Dataset entries:
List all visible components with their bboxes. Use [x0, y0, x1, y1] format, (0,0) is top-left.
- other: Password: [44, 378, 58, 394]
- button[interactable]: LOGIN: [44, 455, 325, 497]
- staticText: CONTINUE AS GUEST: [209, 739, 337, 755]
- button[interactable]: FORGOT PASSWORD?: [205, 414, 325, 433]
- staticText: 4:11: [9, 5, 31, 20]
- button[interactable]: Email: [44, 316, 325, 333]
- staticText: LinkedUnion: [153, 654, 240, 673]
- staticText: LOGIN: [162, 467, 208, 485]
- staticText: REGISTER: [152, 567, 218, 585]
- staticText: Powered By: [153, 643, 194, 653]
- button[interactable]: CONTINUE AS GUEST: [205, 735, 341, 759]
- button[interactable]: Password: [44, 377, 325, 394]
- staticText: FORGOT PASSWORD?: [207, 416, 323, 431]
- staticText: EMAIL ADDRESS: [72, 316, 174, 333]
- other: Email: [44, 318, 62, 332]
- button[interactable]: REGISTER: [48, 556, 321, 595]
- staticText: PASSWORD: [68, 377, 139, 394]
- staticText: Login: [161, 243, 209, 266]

EXERCISE AIM: Reproduce each line from the data that has "CONTINUE" in it.

SOLUTION TO THIS PROBLEM:
- staticText: CONTINUE AS GUEST: [209, 739, 337, 755]
- button[interactable]: CONTINUE AS GUEST: [205, 735, 341, 759]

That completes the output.